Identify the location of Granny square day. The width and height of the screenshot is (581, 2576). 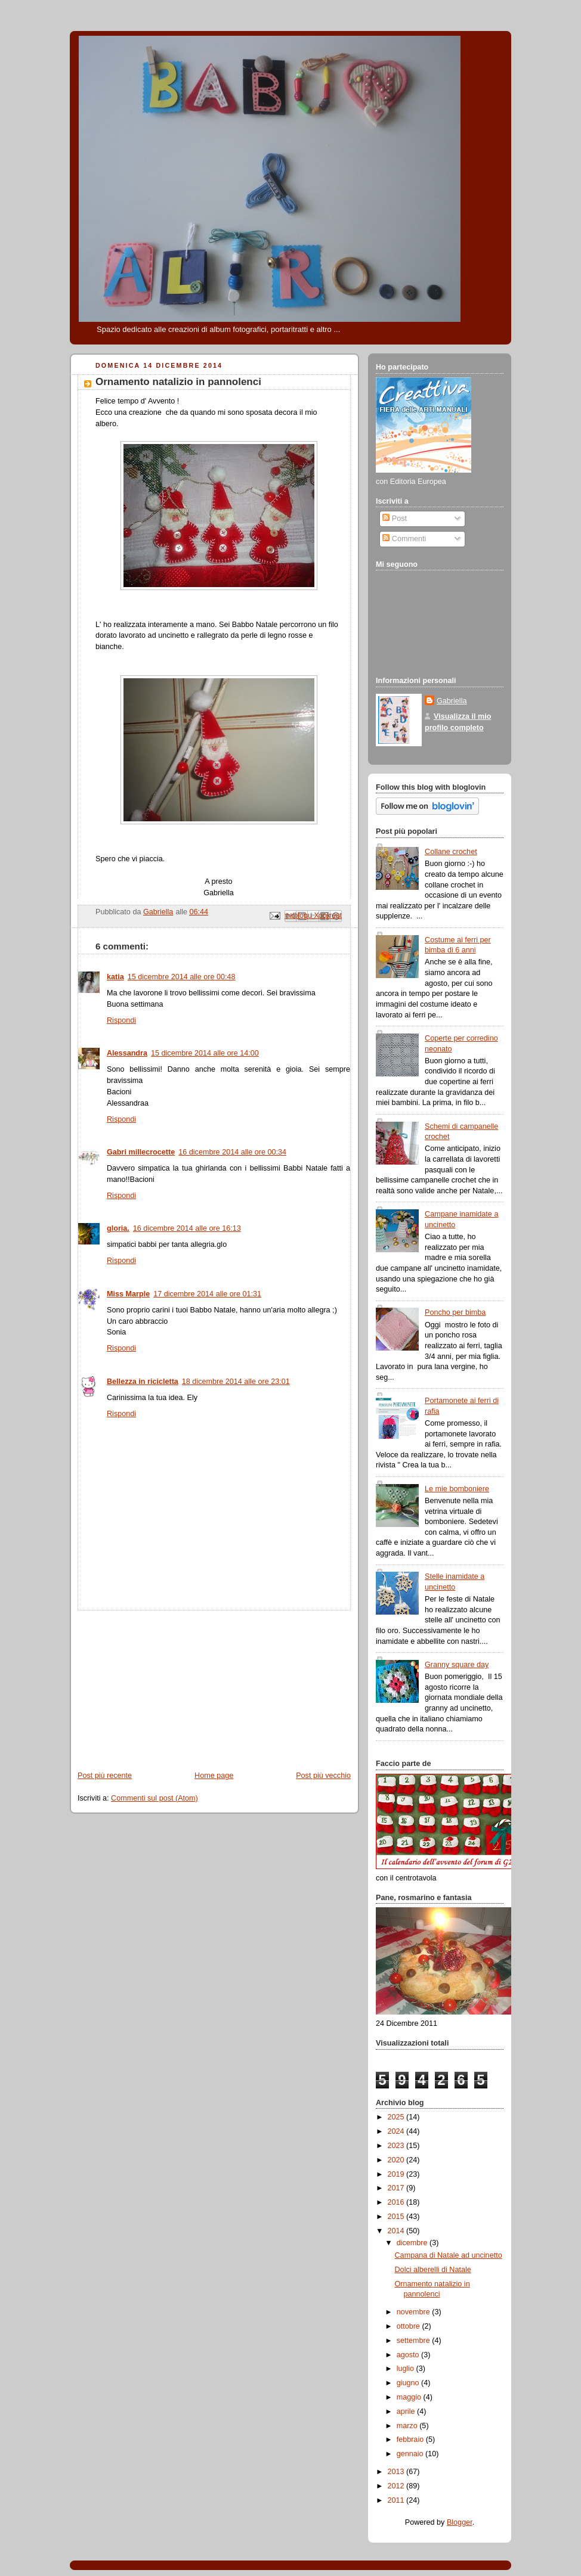
(457, 1665).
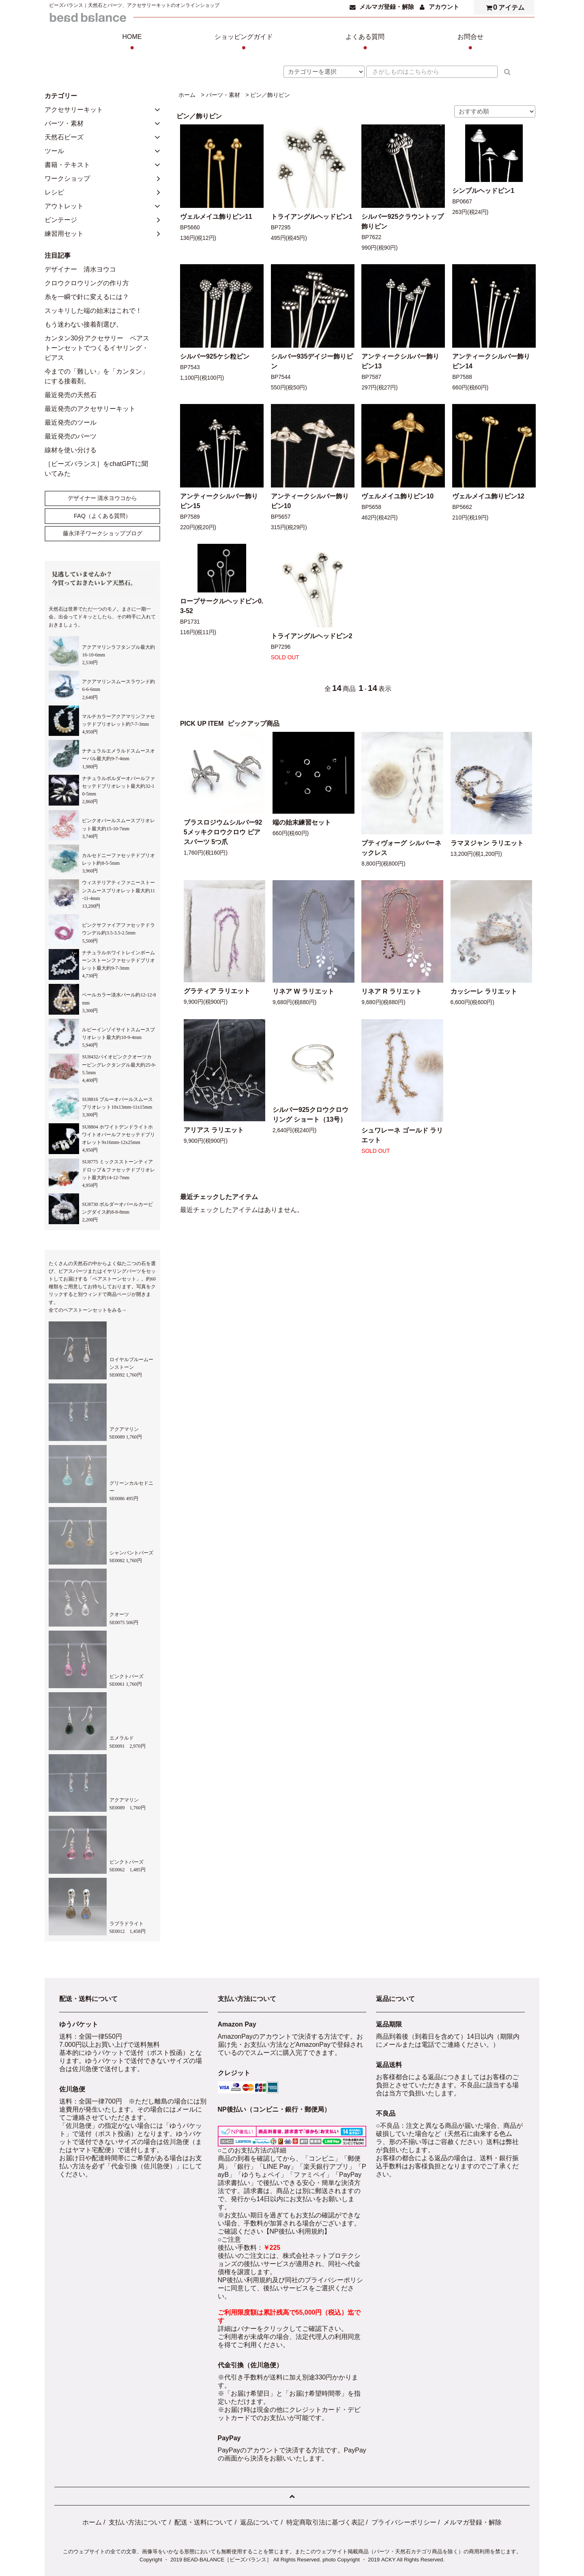 Image resolution: width=584 pixels, height=2576 pixels. What do you see at coordinates (302, 822) in the screenshot?
I see `端の始末練習セット` at bounding box center [302, 822].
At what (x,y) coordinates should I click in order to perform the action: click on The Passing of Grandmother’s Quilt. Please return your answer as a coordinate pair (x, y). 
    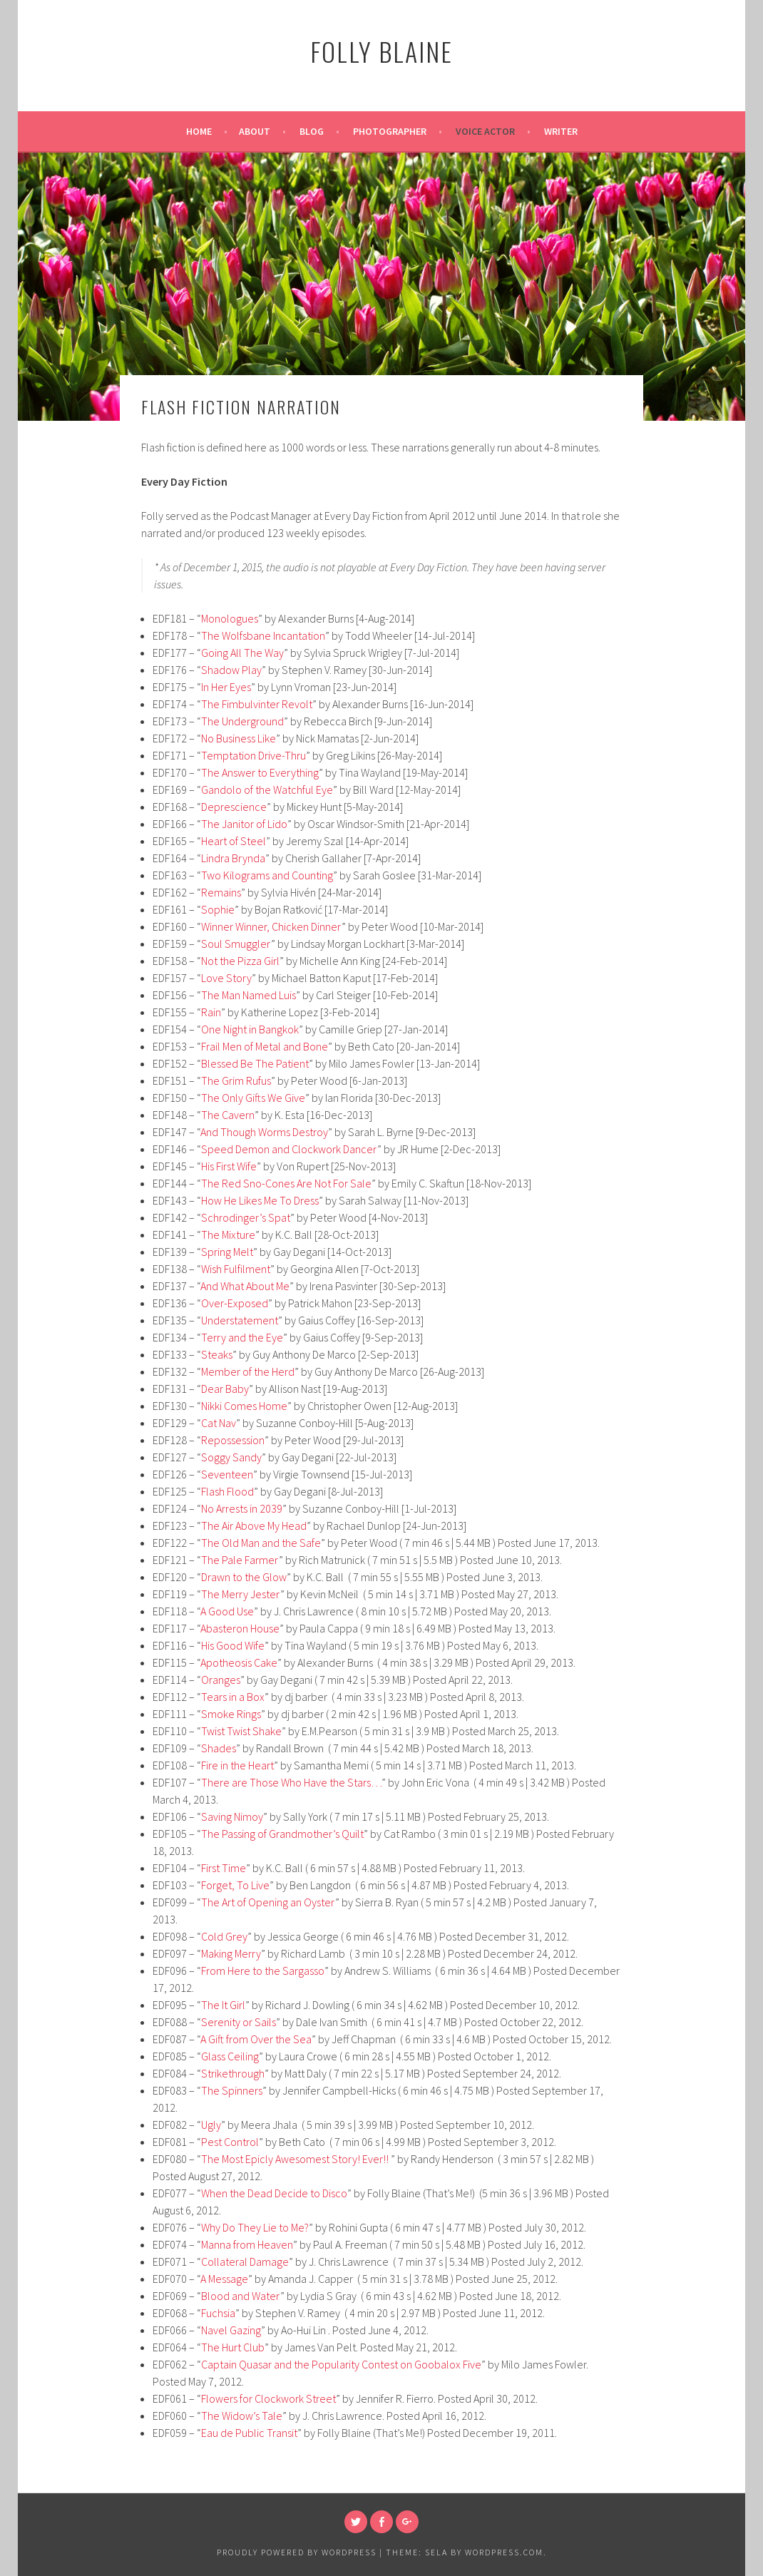
    Looking at the image, I should click on (282, 1833).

○ ○ ○ ○ ○

Repeat each of the records exactly as written, except for the pictures, which are to be left out.

Identify the location of Granny square day. The width and height of the screenshot is (581, 2576). 
(457, 1665).
 Image resolution: width=584 pixels, height=2576 pixels. What do you see at coordinates (302, 822) in the screenshot?
I see `端の始末練習セット` at bounding box center [302, 822].
At what (x,y) coordinates should I click in order to perform the action: click on The Passing of Grandmother’s Quilt. Please return your answer as a coordinate pair (x, y). 
    Looking at the image, I should click on (282, 1833).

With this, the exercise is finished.